Abstract
Optically active epoxides are useful chiral synthons in organic synthesis. They have been used as intermediates in the synthesis of natural compounds and biologically active substances, because they are easily converted to various derivatives stereoselectively and regioselectively. But, hitherto the Sharpless oxidation has been the only practical method available for asymmetric epoxidation of olefinic compounds. On the other hand, microbial epoxidation of olefinic compounds has been investigated for the last 30 years. Although the epoxides produced by microorganisms have been shown to be optically active in most cases, they have not been employed in organic synthesis because of low productivity.
The authors have studied microbial epoxidation by Nocardia corallina B-276, which was isolated from soil with propylene as the sole source of carbon. This microorganism differs from other microorganisms because it grows on carbohydrates such as glucose and sucrose, and shows epoxidating activity while others exhibit their activities only when they grow on hydrocarbons such as methane, ethane, ethylene and higher alkanes and alkenes. This strain has a wide range of substrate specificity in epoxidation and produces epoxides from corresponding 1-alkenes (C2-C18), 2-alkenes, halogenated alkenes, allyl ether, styrene and related compounds.
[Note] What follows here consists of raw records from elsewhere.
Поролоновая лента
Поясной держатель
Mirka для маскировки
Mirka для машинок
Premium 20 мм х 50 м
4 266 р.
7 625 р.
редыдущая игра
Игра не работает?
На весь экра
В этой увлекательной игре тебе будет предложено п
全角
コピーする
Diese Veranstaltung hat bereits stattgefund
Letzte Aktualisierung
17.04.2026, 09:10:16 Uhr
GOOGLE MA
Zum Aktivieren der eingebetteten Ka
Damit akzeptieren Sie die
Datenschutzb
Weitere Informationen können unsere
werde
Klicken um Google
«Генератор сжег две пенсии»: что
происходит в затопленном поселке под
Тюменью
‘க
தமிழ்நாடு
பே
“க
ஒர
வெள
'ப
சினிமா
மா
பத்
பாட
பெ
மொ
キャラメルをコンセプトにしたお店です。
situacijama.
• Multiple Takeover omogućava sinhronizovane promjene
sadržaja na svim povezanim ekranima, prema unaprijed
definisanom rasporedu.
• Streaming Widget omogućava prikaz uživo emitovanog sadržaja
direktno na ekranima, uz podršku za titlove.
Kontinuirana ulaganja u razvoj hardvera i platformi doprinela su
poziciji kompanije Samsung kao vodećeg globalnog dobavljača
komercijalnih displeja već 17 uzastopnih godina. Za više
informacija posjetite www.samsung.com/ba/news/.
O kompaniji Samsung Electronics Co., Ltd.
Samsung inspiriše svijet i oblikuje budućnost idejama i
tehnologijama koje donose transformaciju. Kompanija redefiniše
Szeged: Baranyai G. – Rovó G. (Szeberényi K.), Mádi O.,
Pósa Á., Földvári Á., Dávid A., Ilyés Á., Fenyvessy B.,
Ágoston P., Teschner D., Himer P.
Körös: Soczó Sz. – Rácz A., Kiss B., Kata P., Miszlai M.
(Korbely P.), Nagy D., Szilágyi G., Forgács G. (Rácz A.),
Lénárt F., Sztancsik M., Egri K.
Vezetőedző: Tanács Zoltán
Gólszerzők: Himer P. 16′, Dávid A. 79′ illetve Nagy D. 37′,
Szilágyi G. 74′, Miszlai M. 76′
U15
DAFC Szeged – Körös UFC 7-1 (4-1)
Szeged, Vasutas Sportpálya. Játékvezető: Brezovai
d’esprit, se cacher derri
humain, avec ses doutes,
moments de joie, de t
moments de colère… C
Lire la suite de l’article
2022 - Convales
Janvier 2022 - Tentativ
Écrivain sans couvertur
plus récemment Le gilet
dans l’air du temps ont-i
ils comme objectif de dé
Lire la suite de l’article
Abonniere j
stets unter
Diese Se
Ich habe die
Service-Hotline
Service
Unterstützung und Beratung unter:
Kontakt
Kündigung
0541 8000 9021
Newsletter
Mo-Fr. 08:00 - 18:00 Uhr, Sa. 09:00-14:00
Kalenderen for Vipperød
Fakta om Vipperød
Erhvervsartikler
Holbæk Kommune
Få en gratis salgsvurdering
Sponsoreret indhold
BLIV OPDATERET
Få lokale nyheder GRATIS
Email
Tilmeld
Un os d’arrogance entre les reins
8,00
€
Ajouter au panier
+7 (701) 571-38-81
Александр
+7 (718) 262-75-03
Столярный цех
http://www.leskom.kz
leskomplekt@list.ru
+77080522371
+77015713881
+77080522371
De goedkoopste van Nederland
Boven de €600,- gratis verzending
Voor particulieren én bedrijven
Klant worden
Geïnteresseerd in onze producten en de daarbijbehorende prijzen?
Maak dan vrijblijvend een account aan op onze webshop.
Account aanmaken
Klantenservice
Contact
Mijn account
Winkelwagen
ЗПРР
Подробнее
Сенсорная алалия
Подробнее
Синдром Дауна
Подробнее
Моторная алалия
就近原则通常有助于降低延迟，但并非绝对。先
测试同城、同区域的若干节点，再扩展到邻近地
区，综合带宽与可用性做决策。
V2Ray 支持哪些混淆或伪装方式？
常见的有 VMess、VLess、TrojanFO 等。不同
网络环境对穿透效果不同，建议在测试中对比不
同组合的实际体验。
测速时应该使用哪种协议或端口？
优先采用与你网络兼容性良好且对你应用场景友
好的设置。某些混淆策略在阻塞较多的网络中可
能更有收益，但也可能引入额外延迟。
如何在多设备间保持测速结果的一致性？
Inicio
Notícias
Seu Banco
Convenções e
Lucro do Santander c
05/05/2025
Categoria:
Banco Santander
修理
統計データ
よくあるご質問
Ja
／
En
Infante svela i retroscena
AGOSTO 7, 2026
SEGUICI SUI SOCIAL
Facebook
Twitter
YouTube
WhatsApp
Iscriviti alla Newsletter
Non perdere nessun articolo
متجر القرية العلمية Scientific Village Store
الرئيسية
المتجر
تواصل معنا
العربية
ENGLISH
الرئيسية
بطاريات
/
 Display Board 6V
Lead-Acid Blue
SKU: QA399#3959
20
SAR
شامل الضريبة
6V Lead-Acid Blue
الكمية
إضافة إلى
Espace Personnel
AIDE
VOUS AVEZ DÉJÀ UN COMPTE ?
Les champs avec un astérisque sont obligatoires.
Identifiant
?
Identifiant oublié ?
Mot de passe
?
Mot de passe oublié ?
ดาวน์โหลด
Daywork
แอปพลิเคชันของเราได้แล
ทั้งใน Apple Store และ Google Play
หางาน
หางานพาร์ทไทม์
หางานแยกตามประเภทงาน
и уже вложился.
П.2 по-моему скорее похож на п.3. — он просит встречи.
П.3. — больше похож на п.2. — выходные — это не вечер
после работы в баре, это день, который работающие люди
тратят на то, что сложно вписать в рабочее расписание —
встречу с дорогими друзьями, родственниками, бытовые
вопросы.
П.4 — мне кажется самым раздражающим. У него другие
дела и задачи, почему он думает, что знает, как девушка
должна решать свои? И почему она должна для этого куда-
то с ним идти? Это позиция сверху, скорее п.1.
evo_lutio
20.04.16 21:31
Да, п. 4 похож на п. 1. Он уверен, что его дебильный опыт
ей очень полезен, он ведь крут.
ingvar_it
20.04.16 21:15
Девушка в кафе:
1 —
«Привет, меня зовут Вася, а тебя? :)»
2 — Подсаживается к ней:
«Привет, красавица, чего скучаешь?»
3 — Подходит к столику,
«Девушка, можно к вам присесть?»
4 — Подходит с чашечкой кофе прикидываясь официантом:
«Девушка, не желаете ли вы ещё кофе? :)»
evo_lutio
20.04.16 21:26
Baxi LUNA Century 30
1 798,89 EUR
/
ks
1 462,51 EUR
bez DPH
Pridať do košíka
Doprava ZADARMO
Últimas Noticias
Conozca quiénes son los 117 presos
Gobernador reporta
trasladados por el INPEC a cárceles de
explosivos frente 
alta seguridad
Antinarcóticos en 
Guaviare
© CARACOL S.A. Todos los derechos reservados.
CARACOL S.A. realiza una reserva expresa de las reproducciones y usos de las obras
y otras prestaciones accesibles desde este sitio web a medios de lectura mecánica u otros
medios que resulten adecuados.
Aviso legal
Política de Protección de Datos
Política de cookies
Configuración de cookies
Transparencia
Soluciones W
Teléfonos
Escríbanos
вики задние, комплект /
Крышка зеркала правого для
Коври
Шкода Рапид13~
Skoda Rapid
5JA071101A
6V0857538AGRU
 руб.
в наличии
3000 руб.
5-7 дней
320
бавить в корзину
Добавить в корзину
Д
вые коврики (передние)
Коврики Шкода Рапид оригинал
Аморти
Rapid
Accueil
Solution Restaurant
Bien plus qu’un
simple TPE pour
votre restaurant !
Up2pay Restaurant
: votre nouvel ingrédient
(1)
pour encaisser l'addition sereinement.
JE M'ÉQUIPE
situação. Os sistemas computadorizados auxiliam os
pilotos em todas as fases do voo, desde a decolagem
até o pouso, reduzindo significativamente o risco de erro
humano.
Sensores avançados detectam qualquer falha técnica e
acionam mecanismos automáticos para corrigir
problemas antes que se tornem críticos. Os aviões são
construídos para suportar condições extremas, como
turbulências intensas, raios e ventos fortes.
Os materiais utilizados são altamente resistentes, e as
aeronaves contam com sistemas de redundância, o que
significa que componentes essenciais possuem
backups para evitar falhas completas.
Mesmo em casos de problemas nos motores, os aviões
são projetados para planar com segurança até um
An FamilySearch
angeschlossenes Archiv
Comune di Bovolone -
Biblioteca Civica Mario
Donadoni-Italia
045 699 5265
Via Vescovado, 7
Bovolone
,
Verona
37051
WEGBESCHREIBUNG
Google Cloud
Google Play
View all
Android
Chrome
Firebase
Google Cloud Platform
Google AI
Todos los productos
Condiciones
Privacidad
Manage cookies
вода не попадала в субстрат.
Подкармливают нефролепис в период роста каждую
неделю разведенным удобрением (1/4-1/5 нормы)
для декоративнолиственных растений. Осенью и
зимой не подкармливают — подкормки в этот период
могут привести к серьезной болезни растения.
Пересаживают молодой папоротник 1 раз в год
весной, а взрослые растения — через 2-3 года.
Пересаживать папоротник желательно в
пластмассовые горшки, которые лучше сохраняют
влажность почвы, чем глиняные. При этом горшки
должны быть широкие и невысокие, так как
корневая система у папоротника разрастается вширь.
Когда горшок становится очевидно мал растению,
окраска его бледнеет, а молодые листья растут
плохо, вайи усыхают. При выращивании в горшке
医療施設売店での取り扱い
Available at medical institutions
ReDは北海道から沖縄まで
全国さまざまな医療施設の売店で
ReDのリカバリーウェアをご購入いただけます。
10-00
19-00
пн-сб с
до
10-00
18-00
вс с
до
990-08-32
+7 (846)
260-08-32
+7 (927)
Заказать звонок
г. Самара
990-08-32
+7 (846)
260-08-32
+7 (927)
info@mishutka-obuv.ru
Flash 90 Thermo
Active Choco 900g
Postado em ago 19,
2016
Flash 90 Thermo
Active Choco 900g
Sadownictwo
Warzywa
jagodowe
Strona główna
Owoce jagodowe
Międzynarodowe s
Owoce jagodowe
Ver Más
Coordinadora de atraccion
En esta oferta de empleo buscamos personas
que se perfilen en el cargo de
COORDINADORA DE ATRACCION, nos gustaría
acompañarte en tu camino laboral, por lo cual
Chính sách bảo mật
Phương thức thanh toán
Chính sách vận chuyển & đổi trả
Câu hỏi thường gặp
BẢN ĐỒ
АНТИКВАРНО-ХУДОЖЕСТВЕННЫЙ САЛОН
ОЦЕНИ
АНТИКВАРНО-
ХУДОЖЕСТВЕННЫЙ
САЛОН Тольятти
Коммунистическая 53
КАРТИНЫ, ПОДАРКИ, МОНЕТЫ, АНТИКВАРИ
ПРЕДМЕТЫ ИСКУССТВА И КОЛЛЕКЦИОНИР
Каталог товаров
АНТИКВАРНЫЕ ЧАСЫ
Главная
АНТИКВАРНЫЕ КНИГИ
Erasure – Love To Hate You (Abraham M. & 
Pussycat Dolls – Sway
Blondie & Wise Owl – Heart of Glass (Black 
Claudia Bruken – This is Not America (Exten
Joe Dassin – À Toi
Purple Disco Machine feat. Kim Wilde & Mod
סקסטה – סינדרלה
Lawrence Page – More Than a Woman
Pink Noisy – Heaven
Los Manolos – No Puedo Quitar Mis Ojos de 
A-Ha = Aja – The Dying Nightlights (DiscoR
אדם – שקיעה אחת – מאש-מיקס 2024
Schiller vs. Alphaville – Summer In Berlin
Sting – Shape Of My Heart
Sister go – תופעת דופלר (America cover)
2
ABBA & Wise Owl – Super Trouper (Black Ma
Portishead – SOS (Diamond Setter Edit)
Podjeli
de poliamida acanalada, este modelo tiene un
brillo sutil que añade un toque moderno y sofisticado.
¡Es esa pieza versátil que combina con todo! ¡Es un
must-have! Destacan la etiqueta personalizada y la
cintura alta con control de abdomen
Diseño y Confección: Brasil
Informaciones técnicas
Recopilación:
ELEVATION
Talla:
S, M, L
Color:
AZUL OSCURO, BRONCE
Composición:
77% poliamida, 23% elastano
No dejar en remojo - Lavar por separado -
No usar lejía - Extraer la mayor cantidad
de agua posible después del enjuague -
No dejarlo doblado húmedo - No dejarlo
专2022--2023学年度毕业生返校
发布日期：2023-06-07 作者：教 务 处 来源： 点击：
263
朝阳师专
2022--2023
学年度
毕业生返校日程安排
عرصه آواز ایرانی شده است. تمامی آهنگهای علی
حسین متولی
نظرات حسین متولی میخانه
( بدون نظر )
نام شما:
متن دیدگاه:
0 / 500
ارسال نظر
The optical purity of the products changed according to structure of substrate olefinic compounds. It ranged between 66 and 94%ee in aliphatic 1, 2-epoxides, while it ranged from 5 to 97%ee in aromatic ones. The optical purity of each product did not change by reaction conditions.
The productivity of epoxides by N. corallina B-276 has been improved in 3 ways: by carbon number of the substrates, degree of product inhibition and physical properties of the products. A two-liquid phase reaction system was applied to epoxidation of moderate chain length alkenes (C6-C12) by resting cell reaction with glucose-grown cells. Productivity of 1, 2-epoxyoctane was improved: by adding organic solvents, such as n-hexadecane, to the reaction mixture and the concentration of 1, 2-epoxyoctane in the reaction mixture reaching 30g/l after an optimization of reaction condition. Substrate inhibition was not observed in the epoxidation of 1-octene and the rate of epoxidation decreased when the product was added to reaction mixture. These results imply that the organic solvent reduces product inhibition by 1, 2-epoxyoctane. The same system enabled us to produce styrene oxide, phenyl glycidyl ethers and related compounds. In styrene oxide production, n-hexadecane reduced both product and substrate inhibition. The products accumulated in the solvent can be recovered by distillation.
N. corallina B-276 grows well on 1-alkenes above C13 and accumulates 1, 2-epoxides because of the weak product inhibition by epoxides with long chain length. In an optimized medium and cultivating conditions, the concentration of 1, 2-epoxytetradecane reached 80g/l in 6 days. This growing cell reaction is applicable to C13-C17 1-alkenes.
There are two difficulties in the production of epoxides from gaseous olefins. One is strong product inhibition and the other is recovery of the product present in exhaust gas in a very low concentration. In the production of propylene oxide, it was possible to raise production rate and maintain it by transferring the product to gas phase and keeping concentration of the product in reaction mixture low with high rate of aeration. After an optimization of reaction condition, the rate of propylene oxide production reached 0.4mol/l/day. The product in gas phase can be recovered at a favorable yield by a new recovery process employing absorption by solvents.
Among these optically active epoxides produced by N.